Selbst wenn sich Daten wie die Anzahl der monatlichen Besucher oder die Anzahl der Pageviews nach der Genauigkeitsprüfung nicht besonders stark ändern sollten - die Aussagekräftigkeit der Detaildaten wird auf jeden Fall stark gestiegen sein. Nur mit einer transparenten Zuordnung der einzelnen Daten lässt sich eventuell verloren gegangenes Vertrauen wiedergewinnen.

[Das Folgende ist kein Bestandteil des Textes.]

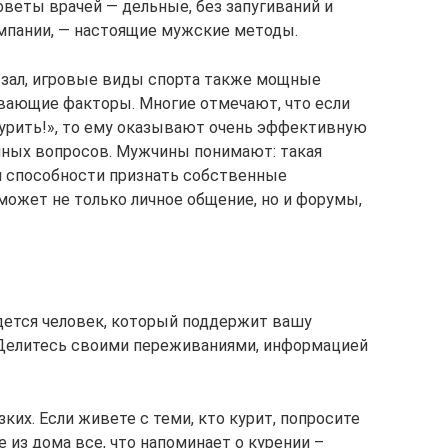
советы врачей — дельные, без запугиваний и
мпании, — настоящие мужские методы.
 зал, игровые виды спорта также мощные
ающие факторы. Многие отмечают, что если
урить!», то ему оказывают очень эффективную
нных вопросов. Мужчины понимают: такая
и способности признать собственные
может не только личное общение, но и форумы,
дется человек, который поддержит вашу
 Делитесь своими переживаниями, информацией
ких. Если живете с теми, кто курит, попросите
е из дома все, что напоминает о курении –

Probleme mit ungenauen Daten

Mangelnde Daten-Hygiene führt zu

  • Falschzählung von Visits. Es werden Geister-Besuche gezählt, die von Besuchern stammen, die Ihre Site nie gesehen haben. Im entgegengesetzten Fall fallen tatsächlich stattgefundene Besuche unter den Tisch und werden nicht gezählt.
  • Aufzeichnung falscher Pfade. Das Web-Analyse-Tool weist Nutzer aus, die von einer Seite zur anderen zu springen scheinen. Wenn es so aussieht, als ob Nutzer Seiten aufrufen, die nicht über die Navigation oder per Link direkt miteinander verbunden sind, sollten Sie misstrauisch werden. Die wenigsten Nutzer navigieren durch eine Site, indem sie die betreffenden URLs in die Adresszeile des Browsers eingeben.
  • Haupt-Kennzahlen werden falsch ausgewiesen. Daten wie Visits, Zahl der Besucher, Pageviews, Pageviews pro Besucher und andere zentrale Größen können betroffen sein.
  • Werte für die Zielerreichung werden falsch berechnet. Diese Werte stützen sich auf die oben genannten Kennzahlen und setzen diese in Bezug zu wirtschaftlichen Daten, wie z.B. Umsatz. Hier gilt der alte Satz von "garbage in - garbage out". Wenn schon die Eingangsgrößen inkorrekt sind, müssen die abgeleiteten Werte zwangsläufig falsch sein. Ein Beispiel: "Umsatz pro Besucher" ist Ihre Kennzahl für die Zielerreichung. Wenn die Anzahl der gemessenen Besucher falsch ist, wird auch der Umsatz pro Besucher entweder zu klein sein (zu viele Besucher gemessen) oder zu groß sein (zu wenige Besucher gemessen).
  • Unklarheiten über die Nutzerströme. Dies gilt sowohl für Nutzer, die von anderen Sites kommen, als auch für die Nutzerströme innerhalb Ihrer Web-Site. Wenn Sie nicht wissen, welche Seiten und Inhalte zentral für den Erfolg Ihres Angebots sind, können Sie diese auch nicht optimieren. Im schlimmsten Fall optimieren Sie sogar die falschen Seiten, weil Ihnen das Analyse-Tool vorgaukelt, dies wären die entscheidenden Seiten.

Fazit

Nehmen Sie sich immer wieder die Zeit und überprüfen Sie, ob Ihr Web-Analyse-Tool noch korrekt kalibriert und den aktuellen Anforderungen gewachsen ist. Insbesondere bei einschneidenden Veränderungen wie einem Redesign sollten Sie unbedingt überprüfen, ob die Analyse-Software noch die Realität abbildet.